## Collected data

━━━━━━

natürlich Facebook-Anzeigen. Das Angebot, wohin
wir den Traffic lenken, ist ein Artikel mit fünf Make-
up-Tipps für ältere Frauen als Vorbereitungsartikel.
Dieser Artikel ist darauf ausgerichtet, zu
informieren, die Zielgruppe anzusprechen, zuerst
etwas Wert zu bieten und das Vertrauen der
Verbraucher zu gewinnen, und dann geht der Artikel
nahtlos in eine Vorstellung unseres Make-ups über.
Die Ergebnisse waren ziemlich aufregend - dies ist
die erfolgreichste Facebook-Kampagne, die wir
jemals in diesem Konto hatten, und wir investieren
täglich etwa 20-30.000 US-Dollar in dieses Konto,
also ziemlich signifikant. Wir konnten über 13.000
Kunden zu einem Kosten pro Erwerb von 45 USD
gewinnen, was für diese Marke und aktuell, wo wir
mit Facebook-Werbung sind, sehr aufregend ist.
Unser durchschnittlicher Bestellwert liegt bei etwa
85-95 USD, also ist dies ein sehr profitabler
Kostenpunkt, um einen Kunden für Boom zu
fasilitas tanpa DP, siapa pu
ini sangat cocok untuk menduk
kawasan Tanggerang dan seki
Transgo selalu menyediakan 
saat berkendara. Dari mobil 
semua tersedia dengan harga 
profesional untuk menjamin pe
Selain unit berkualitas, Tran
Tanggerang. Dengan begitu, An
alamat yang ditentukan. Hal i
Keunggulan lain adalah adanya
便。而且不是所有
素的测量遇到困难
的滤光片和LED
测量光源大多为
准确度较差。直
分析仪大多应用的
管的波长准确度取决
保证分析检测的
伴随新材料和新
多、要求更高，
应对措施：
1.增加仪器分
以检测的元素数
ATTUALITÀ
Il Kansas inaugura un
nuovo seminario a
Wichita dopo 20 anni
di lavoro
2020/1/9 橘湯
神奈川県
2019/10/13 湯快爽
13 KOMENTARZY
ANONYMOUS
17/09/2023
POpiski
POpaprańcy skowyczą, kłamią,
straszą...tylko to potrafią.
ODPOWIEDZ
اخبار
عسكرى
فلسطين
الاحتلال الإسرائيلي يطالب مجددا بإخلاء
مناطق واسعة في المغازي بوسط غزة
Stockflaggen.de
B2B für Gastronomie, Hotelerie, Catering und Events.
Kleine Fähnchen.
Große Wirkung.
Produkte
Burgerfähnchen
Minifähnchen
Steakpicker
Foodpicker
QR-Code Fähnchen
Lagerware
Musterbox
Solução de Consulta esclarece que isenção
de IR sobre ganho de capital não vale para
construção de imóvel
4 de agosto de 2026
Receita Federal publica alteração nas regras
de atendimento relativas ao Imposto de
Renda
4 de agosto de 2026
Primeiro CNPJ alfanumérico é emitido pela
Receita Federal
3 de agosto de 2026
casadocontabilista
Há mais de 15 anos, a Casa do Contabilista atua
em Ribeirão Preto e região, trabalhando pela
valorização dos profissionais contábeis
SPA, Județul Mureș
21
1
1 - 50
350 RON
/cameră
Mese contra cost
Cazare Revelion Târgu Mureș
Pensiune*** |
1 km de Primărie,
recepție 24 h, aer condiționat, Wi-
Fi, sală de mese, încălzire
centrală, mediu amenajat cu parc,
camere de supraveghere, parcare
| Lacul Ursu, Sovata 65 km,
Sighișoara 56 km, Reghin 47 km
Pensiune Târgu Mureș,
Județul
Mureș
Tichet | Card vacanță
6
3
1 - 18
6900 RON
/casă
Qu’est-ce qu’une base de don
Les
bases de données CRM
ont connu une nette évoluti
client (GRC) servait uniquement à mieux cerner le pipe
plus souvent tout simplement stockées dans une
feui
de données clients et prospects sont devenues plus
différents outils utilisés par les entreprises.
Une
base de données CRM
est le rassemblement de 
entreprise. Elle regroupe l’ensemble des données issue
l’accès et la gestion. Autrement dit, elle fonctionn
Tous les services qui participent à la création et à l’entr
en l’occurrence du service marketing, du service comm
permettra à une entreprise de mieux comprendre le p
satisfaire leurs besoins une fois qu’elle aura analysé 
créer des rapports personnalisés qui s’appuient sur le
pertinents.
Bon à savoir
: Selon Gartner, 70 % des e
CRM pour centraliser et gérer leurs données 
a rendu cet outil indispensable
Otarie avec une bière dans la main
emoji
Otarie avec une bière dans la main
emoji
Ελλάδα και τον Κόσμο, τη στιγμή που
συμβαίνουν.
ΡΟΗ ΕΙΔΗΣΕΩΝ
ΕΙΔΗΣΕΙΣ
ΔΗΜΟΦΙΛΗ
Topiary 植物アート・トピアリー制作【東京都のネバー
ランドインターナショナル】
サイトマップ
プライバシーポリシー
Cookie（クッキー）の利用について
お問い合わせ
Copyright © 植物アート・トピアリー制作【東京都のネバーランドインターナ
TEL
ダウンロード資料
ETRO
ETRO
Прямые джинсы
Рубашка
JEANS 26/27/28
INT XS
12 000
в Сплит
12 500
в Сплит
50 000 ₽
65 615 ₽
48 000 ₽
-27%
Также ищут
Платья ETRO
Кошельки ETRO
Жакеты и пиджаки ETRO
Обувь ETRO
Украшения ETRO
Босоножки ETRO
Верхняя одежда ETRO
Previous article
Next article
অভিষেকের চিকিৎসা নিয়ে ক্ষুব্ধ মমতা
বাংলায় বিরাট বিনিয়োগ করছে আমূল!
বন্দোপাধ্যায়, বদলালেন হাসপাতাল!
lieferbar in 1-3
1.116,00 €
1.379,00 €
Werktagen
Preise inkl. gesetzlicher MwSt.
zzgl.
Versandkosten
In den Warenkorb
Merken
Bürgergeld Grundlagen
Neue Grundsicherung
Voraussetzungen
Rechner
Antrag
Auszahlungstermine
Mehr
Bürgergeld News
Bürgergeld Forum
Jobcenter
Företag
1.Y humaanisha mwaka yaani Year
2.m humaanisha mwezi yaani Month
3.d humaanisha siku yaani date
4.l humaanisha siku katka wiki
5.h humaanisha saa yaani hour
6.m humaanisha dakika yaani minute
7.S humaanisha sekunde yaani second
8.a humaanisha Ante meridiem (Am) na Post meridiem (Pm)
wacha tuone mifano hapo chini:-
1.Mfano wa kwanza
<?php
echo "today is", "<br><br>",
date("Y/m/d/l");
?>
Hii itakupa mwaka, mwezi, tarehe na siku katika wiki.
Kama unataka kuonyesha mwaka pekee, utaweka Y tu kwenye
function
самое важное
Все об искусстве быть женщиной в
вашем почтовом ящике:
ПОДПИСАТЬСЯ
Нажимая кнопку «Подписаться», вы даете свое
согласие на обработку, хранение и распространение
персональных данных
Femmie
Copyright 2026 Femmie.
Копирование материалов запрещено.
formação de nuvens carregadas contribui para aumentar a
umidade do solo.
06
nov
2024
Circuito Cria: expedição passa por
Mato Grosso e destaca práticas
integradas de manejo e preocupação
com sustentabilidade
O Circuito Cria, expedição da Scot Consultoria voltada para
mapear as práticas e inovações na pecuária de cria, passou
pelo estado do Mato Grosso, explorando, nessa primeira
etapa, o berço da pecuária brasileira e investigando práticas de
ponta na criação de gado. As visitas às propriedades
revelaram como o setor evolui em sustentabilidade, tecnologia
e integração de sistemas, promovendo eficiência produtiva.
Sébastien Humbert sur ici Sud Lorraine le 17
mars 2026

━━━━━━

The records above need to be written out once more, exactly.

natürlich Facebook-Anzeigen. Das Angebot, wohin
wir den Traffic lenken, ist ein Artikel mit fünf Make-
up-Tipps für ältere Frauen als Vorbereitungsartikel.
Dieser Artikel ist darauf ausgerichtet, zu
informieren, die Zielgruppe anzusprechen, zuerst
etwas Wert zu bieten und das Vertrauen der
Verbraucher zu gewinnen, und dann geht der Artikel
nahtlos in eine Vorstellung unseres Make-ups über.
Die Ergebnisse waren ziemlich aufregend - dies ist
die erfolgreichste Facebook-Kampagne, die wir
jemals in diesem Konto hatten, und wir investieren
täglich etwa 20-30.000 US-Dollar in dieses Konto,
also ziemlich signifikant. Wir konnten über 13.000
Kunden zu einem Kosten pro Erwerb von 45 USD
gewinnen, was für diese Marke und aktuell, wo wir
mit Facebook-Werbung sind, sehr aufregend ist.
Unser durchschnittlicher Bestellwert liegt bei etwa
85-95 USD, also ist dies ein sehr profitabler
Kostenpunkt, um einen Kunden für Boom zu
fasilitas tanpa DP, siapa pu
ini sangat cocok untuk menduk
kawasan Tanggerang dan seki
Transgo selalu menyediakan 
saat berkendara. Dari mobil 
semua tersedia dengan harga 
profesional untuk menjamin pe
Selain unit berkualitas, Tran
Tanggerang. Dengan begitu, An
alamat yang ditentukan. Hal i
Keunggulan lain adalah adanya
便。而且不是所有
素的测量遇到困难
的滤光片和LED
测量光源大多为
准确度较差。直
分析仪大多应用的
管的波长准确度取决
保证分析检测的
伴随新材料和新
多、要求更高，
应对措施：
1.增加仪器分
以检测的元素数
ATTUALITÀ
Il Kansas inaugura un
nuovo seminario a
Wichita dopo 20 anni
di lavoro
2020/1/9 橘湯
神奈川県
2019/10/13 湯快爽
13 KOMENTARZY
ANONYMOUS
17/09/2023
POpiski
POpaprańcy skowyczą, kłamią,
straszą...tylko to potrafią.
ODPOWIEDZ
اخبار
عسكرى
فلسطين
الاحتلال الإسرائيلي يطالب مجددا بإخلاء
مناطق واسعة في المغازي بوسط غزة
Stockflaggen.de
B2B für Gastronomie, Hotelerie, Catering und Events.
Kleine Fähnchen.
Große Wirkung.
Produkte
Burgerfähnchen
Minifähnchen
Steakpicker
Foodpicker
QR-Code Fähnchen
Lagerware
Musterbox
Solução de Consulta esclarece que isenção
de IR sobre ganho de capital não vale para
construção de imóvel
4 de agosto de 2026
Receita Federal publica alteração nas regras
de atendimento relativas ao Imposto de
Renda
4 de agosto de 2026
Primeiro CNPJ alfanumérico é emitido pela
Receita Federal
3 de agosto de 2026
casadocontabilista
Há mais de 15 anos, a Casa do Contabilista atua
em Ribeirão Preto e região, trabalhando pela
valorização dos profissionais contábeis
SPA, Județul Mureș
21
1
1 - 50
350 RON
/cameră
Mese contra cost
Cazare Revelion Târgu Mureș
Pensiune*** |
1 km de Primărie,
recepție 24 h, aer condiționat, Wi-
Fi, sală de mese, încălzire
centrală, mediu amenajat cu parc,
camere de supraveghere, parcare
| Lacul Ursu, Sovata 65 km,
Sighișoara 56 km, Reghin 47 km
Pensiune Târgu Mureș,
Județul
Mureș
Tichet | Card vacanță
6
3
1 - 18
6900 RON
/casă
Qu’est-ce qu’une base de don
Les
bases de données CRM
ont connu une nette évoluti
client (GRC) servait uniquement à mieux cerner le pipe
plus souvent tout simplement stockées dans une
feui
de données clients et prospects sont devenues plus
différents outils utilisés par les entreprises.
Une
base de données CRM
est le rassemblement de 
entreprise. Elle regroupe l’ensemble des données issue
l’accès et la gestion. Autrement dit, elle fonctionn
Tous les services qui participent à la création et à l’entr
en l’occurrence du service marketing, du service comm
permettra à une entreprise de mieux comprendre le p
satisfaire leurs besoins une fois qu’elle aura analysé 
créer des rapports personnalisés qui s’appuient sur le
pertinents.
Bon à savoir
: Selon Gartner, 70 % des e
CRM pour centraliser et gérer leurs données 
a rendu cet outil indispensable
Otarie avec une bière dans la main
emoji
Otarie avec une bière dans la main
emoji
Ελλάδα και τον Κόσμο, τη στιγμή που
συμβαίνουν.
ΡΟΗ ΕΙΔΗΣΕΩΝ
ΕΙΔΗΣΕΙΣ
ΔΗΜΟΦΙΛΗ
Topiary 植物アート・トピアリー制作【東京都のネバー
ランドインターナショナル】
サイトマップ
プライバシーポリシー
Cookie（クッキー）の利用について
お問い合わせ
Copyright © 植物アート・トピアリー制作【東京都のネバーランドインターナ
TEL
ダウンロード資料
ETRO
ETRO
Прямые джинсы
Рубашка
JEANS 26/27/28
INT XS
12 000
в Сплит
12 500
в Сплит
50 000 ₽
65 615 ₽
48 000 ₽
-27%
Также ищут
Платья ETRO
Кошельки ETRO
Жакеты и пиджаки ETRO
Обувь ETRO
Украшения ETRO
Босоножки ETRO
Верхняя одежда ETRO
Previous article
Next article
অভিষেকের চিকিৎসা নিয়ে ক্ষুব্ধ মমতা
বাংলায় বিরাট বিনিয়োগ করছে আমূল!
বন্দোপাধ্যায়, বদলালেন হাসপাতাল!
lieferbar in 1-3
1.116,00 €
1.379,00 €
Werktagen
Preise inkl. gesetzlicher MwSt.
zzgl.
Versandkosten
In den Warenkorb
Merken
Bürgergeld Grundlagen
Neue Grundsicherung
Voraussetzungen
Rechner
Antrag
Auszahlungstermine
Mehr
Bürgergeld News
Bürgergeld Forum
Jobcenter
Företag
1.Y humaanisha mwaka yaani Year
2.m humaanisha mwezi yaani Month
3.d humaanisha siku yaani date
4.l humaanisha siku katka wiki
5.h humaanisha saa yaani hour
6.m humaanisha dakika yaani minute
7.S humaanisha sekunde yaani second
8.a humaanisha Ante meridiem (Am) na Post meridiem (Pm)
wacha tuone mifano hapo chini:-
1.Mfano wa kwanza
<?php
echo "today is", "<br><br>",
date("Y/m/d/l");
?>
Hii itakupa mwaka, mwezi, tarehe na siku katika wiki.
Kama unataka kuonyesha mwaka pekee, utaweka Y tu kwenye
function
самое важное
Все об искусстве быть женщиной в
вашем почтовом ящике:
ПОДПИСАТЬСЯ
Нажимая кнопку «Подписаться», вы даете свое
согласие на обработку, хранение и распространение
персональных данных
Femmie
Copyright 2026 Femmie.
Копирование материалов запрещено.
formação de nuvens carregadas contribui para aumentar a
umidade do solo.
06
nov
2024
Circuito Cria: expedição passa por
Mato Grosso e destaca práticas
integradas de manejo e preocupação
com sustentabilidade
O Circuito Cria, expedição da Scot Consultoria voltada para
mapear as práticas e inovações na pecuária de cria, passou
pelo estado do Mato Grosso, explorando, nessa primeira
etapa, o berço da pecuária brasileira e investigando práticas de
ponta na criação de gado. As visitas às propriedades
revelaram como o setor evolui em sustentabilidade, tecnologia
e integração de sistemas, promovendo eficiência produtiva.
Sébastien Humbert sur ici Sud Lorraine le 17
mars 2026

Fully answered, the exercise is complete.